▸ **WHAT IS BEING ASKED**
Please read the records below and return each line holding the string "change".

GIVEN DATA section start

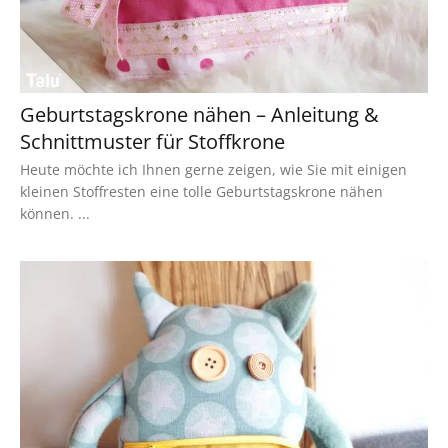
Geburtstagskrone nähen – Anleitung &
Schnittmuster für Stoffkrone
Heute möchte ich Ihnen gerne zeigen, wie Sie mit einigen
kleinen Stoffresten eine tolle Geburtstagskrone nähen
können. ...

GIVEN DATA section end
GIVEN DATA section start

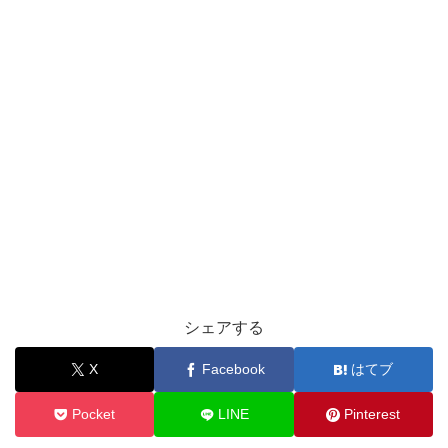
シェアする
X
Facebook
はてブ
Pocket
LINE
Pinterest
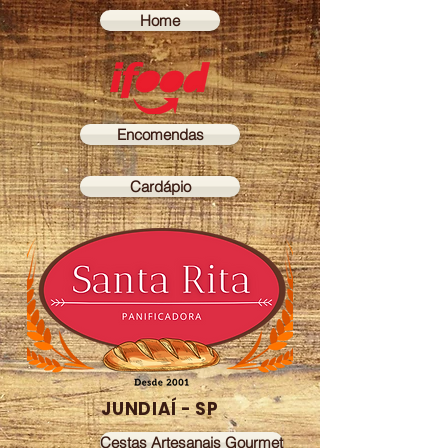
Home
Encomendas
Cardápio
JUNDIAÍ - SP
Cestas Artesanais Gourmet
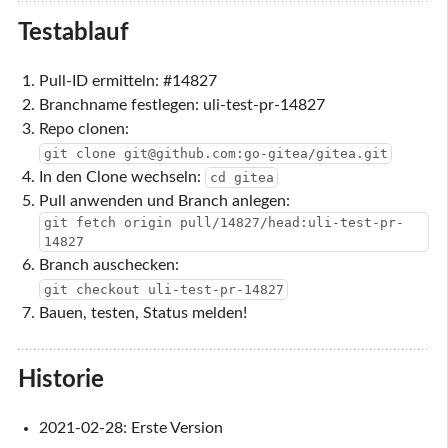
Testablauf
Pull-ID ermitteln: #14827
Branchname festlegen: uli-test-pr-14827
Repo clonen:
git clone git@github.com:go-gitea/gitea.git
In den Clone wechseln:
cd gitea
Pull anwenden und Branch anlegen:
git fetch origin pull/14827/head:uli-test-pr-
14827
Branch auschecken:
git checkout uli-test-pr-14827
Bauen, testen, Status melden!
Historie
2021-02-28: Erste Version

GIVEN DATA section end
GIVEN DATA section start

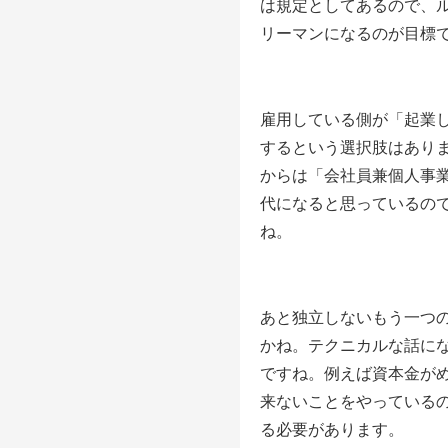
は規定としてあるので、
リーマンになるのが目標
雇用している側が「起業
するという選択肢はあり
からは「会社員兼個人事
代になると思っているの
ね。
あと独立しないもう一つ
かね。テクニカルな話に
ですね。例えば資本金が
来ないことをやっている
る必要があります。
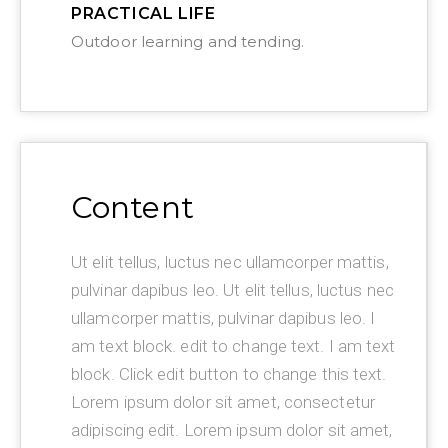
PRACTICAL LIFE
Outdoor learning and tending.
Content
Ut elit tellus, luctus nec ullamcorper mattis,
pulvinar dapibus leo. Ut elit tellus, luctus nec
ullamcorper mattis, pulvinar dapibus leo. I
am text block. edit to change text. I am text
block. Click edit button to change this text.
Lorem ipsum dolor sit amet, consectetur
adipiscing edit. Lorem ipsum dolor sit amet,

GIVEN DATA section end

▸ **COMPLETED EXERCISE**
am text block. edit to change text. I am text
block. Click edit button to change this text.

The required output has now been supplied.